AS IF, you need the WHOLE PHONE, to carry info across the border..
OH! I forgot something…Just use the internet..send everything.. Oops. LETS monitor the net also..
Australia to follow in 3... 2....
Of course, you could make your password a long sentence that says something offensive about that government or the border patrol officers….
Re: Australia to follow in 3... 2....
I have a hard time coming up with something that says something more offensive about that government than that law does.
Re: Re: Australia to follow in 3... 2....
You do know that the Kiwis and the Ausies just love each other right? /s
Phone
Just have a friend carry your phone for you if you have something on it you don’t want the gov to see. Take different flights and you arrive first.
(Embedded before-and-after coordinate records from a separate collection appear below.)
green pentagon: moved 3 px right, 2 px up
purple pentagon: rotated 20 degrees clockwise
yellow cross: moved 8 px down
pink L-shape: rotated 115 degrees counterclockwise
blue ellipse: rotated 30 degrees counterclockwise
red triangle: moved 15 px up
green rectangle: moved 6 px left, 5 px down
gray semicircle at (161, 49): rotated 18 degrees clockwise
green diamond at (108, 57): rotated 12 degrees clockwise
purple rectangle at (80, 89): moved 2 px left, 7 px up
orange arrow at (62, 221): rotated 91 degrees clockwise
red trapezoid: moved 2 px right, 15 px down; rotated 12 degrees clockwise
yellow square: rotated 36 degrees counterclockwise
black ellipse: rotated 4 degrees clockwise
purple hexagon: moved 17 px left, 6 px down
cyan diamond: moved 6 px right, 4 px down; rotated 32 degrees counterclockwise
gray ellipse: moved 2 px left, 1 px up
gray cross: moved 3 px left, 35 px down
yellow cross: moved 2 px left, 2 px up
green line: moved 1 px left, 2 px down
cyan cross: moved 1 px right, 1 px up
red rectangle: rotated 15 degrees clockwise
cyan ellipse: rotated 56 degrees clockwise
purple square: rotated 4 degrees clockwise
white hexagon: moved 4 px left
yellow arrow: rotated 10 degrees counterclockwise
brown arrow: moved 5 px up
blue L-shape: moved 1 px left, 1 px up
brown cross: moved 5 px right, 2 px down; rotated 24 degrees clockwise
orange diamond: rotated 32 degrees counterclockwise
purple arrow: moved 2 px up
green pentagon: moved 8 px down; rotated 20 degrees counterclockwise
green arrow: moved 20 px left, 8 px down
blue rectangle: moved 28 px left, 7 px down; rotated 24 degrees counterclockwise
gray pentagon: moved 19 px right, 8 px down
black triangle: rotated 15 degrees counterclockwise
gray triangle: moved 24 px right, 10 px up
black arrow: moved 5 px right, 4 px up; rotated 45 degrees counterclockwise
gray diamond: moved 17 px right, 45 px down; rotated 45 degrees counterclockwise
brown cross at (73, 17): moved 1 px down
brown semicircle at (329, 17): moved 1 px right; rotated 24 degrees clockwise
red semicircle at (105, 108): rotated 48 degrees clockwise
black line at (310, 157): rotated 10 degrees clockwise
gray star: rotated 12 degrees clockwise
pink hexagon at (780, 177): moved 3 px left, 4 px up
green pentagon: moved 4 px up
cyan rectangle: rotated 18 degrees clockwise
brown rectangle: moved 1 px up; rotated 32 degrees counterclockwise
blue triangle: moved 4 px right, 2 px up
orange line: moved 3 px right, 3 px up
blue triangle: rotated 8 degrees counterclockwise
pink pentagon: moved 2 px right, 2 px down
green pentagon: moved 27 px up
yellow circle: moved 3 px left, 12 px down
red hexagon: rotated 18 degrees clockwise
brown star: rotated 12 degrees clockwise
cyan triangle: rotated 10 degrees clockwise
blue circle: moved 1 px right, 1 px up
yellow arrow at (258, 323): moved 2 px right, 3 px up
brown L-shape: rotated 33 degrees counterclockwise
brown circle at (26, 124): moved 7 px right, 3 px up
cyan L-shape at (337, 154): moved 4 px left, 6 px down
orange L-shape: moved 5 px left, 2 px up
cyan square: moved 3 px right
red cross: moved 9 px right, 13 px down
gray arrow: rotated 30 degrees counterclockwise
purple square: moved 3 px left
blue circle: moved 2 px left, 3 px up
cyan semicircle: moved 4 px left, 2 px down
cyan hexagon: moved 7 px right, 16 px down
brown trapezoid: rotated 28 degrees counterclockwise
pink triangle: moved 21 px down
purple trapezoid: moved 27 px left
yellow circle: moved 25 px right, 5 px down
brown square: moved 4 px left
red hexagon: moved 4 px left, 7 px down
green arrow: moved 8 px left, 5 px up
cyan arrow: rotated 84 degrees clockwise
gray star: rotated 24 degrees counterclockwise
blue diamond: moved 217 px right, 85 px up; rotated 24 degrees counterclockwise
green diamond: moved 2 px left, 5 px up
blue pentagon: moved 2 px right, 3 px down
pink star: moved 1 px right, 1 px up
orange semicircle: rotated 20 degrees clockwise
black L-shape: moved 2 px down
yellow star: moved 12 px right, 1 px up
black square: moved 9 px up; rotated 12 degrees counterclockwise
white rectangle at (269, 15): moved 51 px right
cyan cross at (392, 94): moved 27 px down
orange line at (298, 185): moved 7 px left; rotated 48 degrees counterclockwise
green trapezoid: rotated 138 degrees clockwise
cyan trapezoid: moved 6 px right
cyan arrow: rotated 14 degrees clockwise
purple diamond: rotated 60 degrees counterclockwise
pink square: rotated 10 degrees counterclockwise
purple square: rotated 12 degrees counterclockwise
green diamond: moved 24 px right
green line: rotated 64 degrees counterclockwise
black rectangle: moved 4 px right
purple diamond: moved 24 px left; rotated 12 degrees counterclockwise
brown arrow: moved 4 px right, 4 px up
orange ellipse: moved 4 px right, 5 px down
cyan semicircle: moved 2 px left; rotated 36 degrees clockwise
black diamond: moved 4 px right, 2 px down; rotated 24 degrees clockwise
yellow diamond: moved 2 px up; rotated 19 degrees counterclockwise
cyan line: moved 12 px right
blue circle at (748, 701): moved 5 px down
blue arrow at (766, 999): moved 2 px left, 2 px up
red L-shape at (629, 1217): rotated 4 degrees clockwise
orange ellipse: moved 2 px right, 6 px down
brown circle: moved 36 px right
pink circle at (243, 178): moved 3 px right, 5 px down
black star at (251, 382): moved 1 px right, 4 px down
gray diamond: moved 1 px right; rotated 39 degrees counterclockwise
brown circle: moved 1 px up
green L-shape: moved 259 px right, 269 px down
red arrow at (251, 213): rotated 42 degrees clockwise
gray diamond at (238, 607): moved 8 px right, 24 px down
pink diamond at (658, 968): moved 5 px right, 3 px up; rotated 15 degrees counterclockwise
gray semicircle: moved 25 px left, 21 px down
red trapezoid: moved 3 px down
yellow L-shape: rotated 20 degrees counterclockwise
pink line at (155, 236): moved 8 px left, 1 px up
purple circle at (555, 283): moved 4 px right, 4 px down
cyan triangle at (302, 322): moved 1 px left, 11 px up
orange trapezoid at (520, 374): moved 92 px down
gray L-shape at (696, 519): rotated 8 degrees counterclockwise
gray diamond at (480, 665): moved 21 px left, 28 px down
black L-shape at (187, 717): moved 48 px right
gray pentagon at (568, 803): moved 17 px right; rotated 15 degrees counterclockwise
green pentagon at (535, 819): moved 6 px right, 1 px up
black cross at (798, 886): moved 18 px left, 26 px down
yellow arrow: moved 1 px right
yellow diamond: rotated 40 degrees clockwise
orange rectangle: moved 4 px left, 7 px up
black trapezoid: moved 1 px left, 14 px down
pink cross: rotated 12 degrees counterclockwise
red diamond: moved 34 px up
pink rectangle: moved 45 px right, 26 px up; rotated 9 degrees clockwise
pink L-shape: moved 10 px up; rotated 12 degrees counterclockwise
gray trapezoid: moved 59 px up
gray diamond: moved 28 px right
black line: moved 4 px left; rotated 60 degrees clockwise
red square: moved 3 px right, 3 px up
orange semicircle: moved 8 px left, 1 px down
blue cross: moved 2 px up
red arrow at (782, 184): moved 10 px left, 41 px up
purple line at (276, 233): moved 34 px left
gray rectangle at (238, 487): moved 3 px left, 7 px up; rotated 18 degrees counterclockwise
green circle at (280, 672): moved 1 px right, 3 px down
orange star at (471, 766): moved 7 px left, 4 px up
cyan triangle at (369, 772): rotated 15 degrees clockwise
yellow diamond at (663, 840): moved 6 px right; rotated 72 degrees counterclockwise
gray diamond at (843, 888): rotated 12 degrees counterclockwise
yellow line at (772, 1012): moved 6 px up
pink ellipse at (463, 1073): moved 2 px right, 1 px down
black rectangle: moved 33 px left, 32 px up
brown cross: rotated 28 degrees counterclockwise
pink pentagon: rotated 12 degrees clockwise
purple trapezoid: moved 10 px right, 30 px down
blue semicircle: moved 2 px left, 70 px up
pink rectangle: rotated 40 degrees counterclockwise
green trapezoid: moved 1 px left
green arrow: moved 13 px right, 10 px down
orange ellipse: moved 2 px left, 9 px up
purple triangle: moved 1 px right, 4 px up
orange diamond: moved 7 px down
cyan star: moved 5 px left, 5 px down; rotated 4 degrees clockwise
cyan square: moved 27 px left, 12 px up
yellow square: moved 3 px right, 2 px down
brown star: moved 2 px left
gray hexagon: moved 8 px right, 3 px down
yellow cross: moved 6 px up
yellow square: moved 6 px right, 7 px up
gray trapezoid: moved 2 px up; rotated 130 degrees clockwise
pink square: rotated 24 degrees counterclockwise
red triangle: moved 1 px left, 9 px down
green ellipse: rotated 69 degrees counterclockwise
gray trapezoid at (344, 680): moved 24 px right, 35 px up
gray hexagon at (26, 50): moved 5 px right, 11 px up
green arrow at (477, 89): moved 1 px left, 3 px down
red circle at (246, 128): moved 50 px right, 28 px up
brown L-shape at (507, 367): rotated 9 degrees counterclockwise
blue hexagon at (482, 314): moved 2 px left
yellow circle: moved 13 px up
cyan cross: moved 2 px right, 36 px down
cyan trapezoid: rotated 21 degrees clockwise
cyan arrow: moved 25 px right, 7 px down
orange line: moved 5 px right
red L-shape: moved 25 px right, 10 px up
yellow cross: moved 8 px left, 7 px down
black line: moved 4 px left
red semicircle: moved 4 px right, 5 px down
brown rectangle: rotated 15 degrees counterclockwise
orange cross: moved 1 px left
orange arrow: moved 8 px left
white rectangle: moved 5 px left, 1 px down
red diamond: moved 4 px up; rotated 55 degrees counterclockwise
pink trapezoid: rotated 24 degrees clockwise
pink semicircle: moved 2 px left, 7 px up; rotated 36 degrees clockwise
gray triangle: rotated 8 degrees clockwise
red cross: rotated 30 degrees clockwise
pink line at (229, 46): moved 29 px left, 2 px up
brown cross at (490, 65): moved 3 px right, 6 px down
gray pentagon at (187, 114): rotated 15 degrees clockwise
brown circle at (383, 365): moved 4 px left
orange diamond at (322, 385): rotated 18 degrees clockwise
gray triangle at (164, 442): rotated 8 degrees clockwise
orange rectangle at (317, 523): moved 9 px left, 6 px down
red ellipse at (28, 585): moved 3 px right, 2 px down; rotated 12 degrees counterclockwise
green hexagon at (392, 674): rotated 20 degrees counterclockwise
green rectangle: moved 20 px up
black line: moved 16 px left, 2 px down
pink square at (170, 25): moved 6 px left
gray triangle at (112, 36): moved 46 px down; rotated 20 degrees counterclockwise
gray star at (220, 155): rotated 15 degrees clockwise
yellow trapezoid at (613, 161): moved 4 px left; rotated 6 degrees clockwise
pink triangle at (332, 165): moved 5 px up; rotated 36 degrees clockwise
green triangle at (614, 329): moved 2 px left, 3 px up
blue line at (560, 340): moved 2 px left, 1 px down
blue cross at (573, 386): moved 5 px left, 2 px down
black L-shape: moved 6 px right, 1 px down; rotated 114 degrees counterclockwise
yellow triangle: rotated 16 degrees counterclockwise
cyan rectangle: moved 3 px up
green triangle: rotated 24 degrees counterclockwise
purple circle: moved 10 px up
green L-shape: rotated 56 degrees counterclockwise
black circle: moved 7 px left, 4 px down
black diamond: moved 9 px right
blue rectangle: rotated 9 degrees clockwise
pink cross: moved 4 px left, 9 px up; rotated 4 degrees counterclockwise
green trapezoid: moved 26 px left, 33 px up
Sure, they’ll impound the phone and you’ll probably lose it, but your data will be safely locked up and your friend can’t be forced to provide a password that he doesn’t know for a device that doesn’t belong to him.
As far as I know, there’s no law against possessing an electronic device to which you do not have access.
Re: Phone
Except all the times you’re asked “Did anyone give you anything to carry on this flight?”. Might not be illegal but it can get you a nice long stay in a detention room.
It's just an excuse
It’s just an excuse, they are really looking for clues on the one ring.
Legal Arse Covering
reading the specifics of the act, it covers access to data, copying isnt specified so presumably yes, it really just feels like Customs are covering themselves if they do have to do a search of a digital device… I dont think they will be going to the level that US customs appears to go to, I mean given a few seconds the process each person if everyones devices are being checked then the human logistics of managing this will be an expensive (for customs) nightmare…
Also instead of flattening your device (most typically smartphone) just buy a cheap burner once you are in country, if your clean device leaves your line of sight unlocked do you know enough once you get it back to check nothing extra was installed quietly?
And for real tinfoil hattery, if I was a SIGINT gathering agency I would buy a couple of kiosks in major international airports and sell cheap ‘improved’ phones to disembarking passengers 😉
Could just tell people not to come there
Is there like some kind of contest going on where every country in the world tries their darndest to be a shittier place to visit that the rest?
Just mail your laptop to yourself.
Re: Re:
Better solution is to mail the hard drive. Less possibility of breakage.
Re: Re: Re:
Better better solution: Don’t go to a country where you need to go to extreme ends just to avoid having your private stuff browsed through on a whim by government agents.
Just wipe your device before you enter New Zealand, problem solved.
Reasonable suspicion required
This article is missing an important piece of information, which sets the NZ policy apart from things like TSA policies.
Your device can only be search if customs authorities have a reasonable suspicion that the device contains evidence of a crime. You’re not at risk of getting your device searched “just because”, as happens with the TSA.
As such, this isn’t going to be an issue for most travellers. You’re only generally at risk if you’re doing something dodgy.